# WHAT IS EXPECTED:
The lines below starting at the line containing "s2용 (455, 2253)" and ending at the line containing "LOGIN (369, 135)" are to be repeated exactly, with both ends kept and nothing else added.

%%

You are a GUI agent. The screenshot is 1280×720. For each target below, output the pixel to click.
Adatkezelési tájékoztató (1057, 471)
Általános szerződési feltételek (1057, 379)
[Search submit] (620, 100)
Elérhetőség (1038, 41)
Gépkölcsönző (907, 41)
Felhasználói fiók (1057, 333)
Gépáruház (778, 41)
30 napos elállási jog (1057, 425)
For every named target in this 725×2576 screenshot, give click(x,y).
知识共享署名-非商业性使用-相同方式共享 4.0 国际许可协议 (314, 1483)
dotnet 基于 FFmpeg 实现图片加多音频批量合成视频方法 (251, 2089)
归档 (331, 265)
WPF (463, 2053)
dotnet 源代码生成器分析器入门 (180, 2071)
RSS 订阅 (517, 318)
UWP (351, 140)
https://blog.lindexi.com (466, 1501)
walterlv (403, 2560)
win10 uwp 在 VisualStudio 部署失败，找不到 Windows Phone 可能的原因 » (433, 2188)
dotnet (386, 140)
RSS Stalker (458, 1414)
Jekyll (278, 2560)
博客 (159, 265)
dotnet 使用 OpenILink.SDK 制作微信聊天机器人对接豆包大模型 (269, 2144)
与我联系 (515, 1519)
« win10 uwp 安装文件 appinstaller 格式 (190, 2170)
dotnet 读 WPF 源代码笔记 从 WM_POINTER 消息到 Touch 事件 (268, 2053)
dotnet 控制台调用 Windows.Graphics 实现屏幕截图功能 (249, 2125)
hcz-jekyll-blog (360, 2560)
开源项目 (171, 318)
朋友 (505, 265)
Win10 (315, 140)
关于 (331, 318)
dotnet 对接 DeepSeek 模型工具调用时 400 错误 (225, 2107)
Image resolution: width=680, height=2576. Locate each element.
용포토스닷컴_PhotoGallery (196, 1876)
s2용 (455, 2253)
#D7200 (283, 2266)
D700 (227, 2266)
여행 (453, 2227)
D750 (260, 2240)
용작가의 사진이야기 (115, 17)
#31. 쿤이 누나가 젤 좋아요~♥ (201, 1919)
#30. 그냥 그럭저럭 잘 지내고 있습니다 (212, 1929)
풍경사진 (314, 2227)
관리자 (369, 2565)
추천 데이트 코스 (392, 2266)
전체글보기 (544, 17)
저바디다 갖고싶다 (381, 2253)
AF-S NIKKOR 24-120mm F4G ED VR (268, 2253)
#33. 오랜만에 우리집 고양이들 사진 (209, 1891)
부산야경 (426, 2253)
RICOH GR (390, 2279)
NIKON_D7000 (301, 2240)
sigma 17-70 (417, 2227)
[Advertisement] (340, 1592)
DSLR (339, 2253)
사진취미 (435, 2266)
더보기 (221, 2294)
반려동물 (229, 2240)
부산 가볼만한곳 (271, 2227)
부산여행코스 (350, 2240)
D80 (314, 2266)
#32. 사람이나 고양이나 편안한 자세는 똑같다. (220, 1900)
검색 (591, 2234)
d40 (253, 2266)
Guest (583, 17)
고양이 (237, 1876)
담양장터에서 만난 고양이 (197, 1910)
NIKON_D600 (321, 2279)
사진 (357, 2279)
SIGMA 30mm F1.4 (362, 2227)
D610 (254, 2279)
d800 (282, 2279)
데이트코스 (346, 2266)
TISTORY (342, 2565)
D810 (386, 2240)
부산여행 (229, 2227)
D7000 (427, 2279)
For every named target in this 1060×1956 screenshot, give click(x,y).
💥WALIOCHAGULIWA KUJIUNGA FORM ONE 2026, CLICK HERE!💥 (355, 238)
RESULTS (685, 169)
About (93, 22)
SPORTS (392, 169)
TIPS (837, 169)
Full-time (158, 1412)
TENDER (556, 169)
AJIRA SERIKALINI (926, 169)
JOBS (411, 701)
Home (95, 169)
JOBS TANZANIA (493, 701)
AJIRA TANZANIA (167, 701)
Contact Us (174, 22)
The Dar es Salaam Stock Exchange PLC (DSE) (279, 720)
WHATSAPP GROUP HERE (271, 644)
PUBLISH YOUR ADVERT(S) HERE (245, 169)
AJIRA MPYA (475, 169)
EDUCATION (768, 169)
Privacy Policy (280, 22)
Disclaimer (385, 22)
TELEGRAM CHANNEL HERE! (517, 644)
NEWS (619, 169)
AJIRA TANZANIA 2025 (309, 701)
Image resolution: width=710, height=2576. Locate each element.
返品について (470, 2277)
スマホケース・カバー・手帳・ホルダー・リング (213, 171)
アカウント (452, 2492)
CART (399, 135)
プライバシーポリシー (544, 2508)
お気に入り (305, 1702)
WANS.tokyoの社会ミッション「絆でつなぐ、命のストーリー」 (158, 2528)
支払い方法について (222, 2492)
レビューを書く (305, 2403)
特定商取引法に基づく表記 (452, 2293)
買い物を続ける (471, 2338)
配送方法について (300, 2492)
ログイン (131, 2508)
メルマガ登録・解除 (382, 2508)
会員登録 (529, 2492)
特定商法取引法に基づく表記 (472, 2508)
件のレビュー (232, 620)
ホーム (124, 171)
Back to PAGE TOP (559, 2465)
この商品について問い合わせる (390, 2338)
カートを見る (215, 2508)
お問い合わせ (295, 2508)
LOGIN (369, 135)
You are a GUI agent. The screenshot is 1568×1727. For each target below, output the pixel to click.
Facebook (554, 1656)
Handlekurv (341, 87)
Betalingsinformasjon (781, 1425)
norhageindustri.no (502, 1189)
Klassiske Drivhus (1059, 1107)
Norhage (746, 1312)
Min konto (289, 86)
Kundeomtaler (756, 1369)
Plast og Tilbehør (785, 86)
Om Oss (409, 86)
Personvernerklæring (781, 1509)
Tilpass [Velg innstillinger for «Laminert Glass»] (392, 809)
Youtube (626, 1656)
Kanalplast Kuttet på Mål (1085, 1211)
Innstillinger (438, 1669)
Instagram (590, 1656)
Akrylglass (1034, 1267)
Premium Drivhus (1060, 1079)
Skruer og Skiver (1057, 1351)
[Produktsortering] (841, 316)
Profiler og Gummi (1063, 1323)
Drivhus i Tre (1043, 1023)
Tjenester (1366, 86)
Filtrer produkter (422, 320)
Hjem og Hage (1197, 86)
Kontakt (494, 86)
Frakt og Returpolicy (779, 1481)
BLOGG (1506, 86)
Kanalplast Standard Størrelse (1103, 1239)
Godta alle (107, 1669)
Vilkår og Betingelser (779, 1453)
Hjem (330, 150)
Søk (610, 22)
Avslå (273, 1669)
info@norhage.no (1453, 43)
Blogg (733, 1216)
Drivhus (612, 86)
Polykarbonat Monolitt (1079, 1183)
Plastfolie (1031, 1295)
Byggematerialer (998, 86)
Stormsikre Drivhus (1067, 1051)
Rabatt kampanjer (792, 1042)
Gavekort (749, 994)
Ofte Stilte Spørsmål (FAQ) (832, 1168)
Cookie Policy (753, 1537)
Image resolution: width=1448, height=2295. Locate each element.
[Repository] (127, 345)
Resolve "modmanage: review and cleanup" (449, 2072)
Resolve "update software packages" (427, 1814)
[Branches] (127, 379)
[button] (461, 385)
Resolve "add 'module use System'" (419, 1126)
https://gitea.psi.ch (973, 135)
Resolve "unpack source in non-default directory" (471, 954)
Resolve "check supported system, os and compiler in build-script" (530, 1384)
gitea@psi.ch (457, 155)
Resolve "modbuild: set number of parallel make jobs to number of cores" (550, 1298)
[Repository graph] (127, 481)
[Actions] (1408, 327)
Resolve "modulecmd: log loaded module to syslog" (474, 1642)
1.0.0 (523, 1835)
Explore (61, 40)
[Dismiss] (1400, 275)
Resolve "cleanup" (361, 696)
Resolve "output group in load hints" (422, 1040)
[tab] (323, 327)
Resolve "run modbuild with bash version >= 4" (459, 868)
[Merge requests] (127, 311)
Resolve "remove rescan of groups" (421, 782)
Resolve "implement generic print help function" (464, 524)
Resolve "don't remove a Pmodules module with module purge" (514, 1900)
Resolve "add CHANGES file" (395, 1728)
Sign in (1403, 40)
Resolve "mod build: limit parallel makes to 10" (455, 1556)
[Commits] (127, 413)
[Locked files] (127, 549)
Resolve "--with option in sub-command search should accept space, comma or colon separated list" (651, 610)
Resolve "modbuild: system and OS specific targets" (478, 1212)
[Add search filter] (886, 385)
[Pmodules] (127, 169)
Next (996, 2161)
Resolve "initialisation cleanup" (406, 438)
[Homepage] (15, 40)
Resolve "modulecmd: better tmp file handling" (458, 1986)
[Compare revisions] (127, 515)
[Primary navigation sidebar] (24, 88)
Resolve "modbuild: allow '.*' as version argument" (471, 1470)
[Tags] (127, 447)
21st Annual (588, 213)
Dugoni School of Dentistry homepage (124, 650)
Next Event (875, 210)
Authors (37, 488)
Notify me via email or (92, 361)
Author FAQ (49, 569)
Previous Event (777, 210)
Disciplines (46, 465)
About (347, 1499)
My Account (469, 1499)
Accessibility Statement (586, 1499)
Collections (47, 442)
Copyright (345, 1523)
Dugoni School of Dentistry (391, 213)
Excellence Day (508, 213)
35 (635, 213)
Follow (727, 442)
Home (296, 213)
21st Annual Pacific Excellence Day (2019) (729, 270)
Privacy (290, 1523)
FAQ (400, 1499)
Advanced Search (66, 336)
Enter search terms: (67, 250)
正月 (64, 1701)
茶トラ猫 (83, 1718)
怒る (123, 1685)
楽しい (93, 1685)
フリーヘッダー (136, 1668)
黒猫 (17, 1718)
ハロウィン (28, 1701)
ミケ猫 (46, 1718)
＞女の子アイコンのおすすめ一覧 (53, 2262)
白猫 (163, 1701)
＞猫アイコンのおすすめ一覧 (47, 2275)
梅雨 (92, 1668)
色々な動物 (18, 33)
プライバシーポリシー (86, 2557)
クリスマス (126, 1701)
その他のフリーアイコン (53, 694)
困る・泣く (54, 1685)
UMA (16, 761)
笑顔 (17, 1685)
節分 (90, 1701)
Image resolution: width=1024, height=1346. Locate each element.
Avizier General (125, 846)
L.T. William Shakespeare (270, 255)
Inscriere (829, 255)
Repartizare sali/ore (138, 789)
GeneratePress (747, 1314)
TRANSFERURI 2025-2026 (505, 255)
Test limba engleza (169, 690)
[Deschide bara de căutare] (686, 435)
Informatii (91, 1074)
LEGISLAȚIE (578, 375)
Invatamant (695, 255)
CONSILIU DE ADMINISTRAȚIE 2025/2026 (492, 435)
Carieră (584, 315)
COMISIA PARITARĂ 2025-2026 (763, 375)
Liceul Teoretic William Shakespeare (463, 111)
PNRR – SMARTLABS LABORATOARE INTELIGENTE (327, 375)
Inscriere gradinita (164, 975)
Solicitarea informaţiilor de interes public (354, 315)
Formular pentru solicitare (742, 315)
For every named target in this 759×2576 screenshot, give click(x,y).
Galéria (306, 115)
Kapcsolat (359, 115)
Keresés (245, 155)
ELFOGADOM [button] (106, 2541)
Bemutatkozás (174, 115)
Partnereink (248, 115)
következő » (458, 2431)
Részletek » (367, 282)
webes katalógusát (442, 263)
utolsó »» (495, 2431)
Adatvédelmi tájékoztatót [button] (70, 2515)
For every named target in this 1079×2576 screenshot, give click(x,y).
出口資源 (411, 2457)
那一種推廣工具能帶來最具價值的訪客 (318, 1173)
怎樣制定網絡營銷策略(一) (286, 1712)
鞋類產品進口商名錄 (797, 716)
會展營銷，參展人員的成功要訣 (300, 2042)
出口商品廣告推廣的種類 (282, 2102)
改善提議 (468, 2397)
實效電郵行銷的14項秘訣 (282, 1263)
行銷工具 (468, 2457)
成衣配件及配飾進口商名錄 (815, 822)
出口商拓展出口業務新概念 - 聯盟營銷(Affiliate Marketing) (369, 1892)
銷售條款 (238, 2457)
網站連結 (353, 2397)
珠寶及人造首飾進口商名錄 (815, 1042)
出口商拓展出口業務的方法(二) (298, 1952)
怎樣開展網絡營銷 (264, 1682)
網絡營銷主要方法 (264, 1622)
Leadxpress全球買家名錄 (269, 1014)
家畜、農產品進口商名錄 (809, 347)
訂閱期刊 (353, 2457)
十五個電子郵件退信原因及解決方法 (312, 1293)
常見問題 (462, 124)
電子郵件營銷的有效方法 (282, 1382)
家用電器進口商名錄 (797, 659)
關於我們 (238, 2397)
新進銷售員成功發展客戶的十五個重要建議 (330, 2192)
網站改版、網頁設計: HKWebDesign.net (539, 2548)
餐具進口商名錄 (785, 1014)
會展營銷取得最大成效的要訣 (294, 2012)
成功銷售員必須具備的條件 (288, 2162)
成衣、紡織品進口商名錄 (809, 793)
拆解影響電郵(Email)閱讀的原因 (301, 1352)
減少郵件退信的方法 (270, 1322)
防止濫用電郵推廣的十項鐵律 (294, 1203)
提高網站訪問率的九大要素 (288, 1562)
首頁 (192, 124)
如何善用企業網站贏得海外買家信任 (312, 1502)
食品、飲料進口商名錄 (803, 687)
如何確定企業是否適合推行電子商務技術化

%%

# RESPONSE TO THIS TASK:
s2용 (455, 2253)
#D7200 (283, 2266)
D700 (227, 2266)
여행 (453, 2227)
D750 (260, 2240)
용작가의 사진이야기 (115, 17)
#31. 쿤이 누나가 젤 좋아요~♥ (201, 1919)
#30. 그냥 그럭저럭 잘 지내고 있습니다 (212, 1929)
풍경사진 (314, 2227)
관리자 (369, 2565)
추천 데이트 코스 (392, 2266)
전체글보기 (544, 17)
저바디다 갖고싶다 (381, 2253)
AF-S NIKKOR 24-120mm F4G ED VR (268, 2253)
#33. 오랜만에 우리집 고양이들 사진 (209, 1891)
부산야경 (426, 2253)
RICOH GR (390, 2279)
NIKON_D7000 (301, 2240)
sigma 17-70 (417, 2227)
[Advertisement] (340, 1592)
DSLR (339, 2253)
사진취미 (435, 2266)
더보기 (221, 2294)
반려동물 (229, 2240)
부산 가볼만한곳 (271, 2227)
부산여행코스 (350, 2240)
D80 (314, 2266)
#32. 사람이나 고양이나 편안한 자세는 똑같다. (220, 1900)
검색 (591, 2234)
d40 (253, 2266)
Guest (583, 17)
고양이 (237, 1876)
담양장터에서 만난 고양이 (197, 1910)
NIKON_D600 (321, 2279)
사진 (357, 2279)
SIGMA 30mm F1.4 (362, 2227)
D610 (254, 2279)
d800 (282, 2279)
데이트코스 (346, 2266)
TISTORY (342, 2565)
D810 (386, 2240)
부산여행 (229, 2227)
D7000 (427, 2279)
For every named target in this 1060×1956 screenshot, give click(x,y).
💥WALIOCHAGULIWA KUJIUNGA FORM ONE 2026, CLICK HERE!💥 (355, 238)
RESULTS (685, 169)
About (93, 22)
SPORTS (392, 169)
TIPS (837, 169)
Full-time (158, 1412)
TENDER (556, 169)
AJIRA SERIKALINI (926, 169)
JOBS (411, 701)
Home (95, 169)
JOBS TANZANIA (493, 701)
AJIRA TANZANIA (167, 701)
Contact Us (174, 22)
The Dar es Salaam Stock Exchange PLC (DSE) (279, 720)
WHATSAPP GROUP HERE (271, 644)
PUBLISH YOUR ADVERT(S) HERE (245, 169)
AJIRA MPYA (475, 169)
EDUCATION (768, 169)
Privacy Policy (280, 22)
Disclaimer (385, 22)
TELEGRAM CHANNEL HERE! (517, 644)
NEWS (619, 169)
AJIRA TANZANIA 2025 (309, 701)
Image resolution: width=710, height=2576. Locate each element.
返品について (470, 2277)
スマホケース・カバー・手帳・ホルダー・リング (213, 171)
アカウント (452, 2492)
CART (399, 135)
プライバシーポリシー (544, 2508)
お気に入り (305, 1702)
WANS.tokyoの社会ミッション「絆でつなぐ、命のストーリー」 (158, 2528)
支払い方法について (222, 2492)
レビューを書く (305, 2403)
特定商取引法に基づく表記 (452, 2293)
買い物を続ける (471, 2338)
配送方法について (300, 2492)
ログイン (131, 2508)
メルマガ登録・解除 (382, 2508)
会員登録 (529, 2492)
特定商法取引法に基づく表記 (472, 2508)
件のレビュー (232, 620)
ホーム (124, 171)
Back to PAGE TOP (559, 2465)
この商品について問い合わせる (390, 2338)
カートを見る (215, 2508)
お問い合わせ (295, 2508)
LOGIN (369, 135)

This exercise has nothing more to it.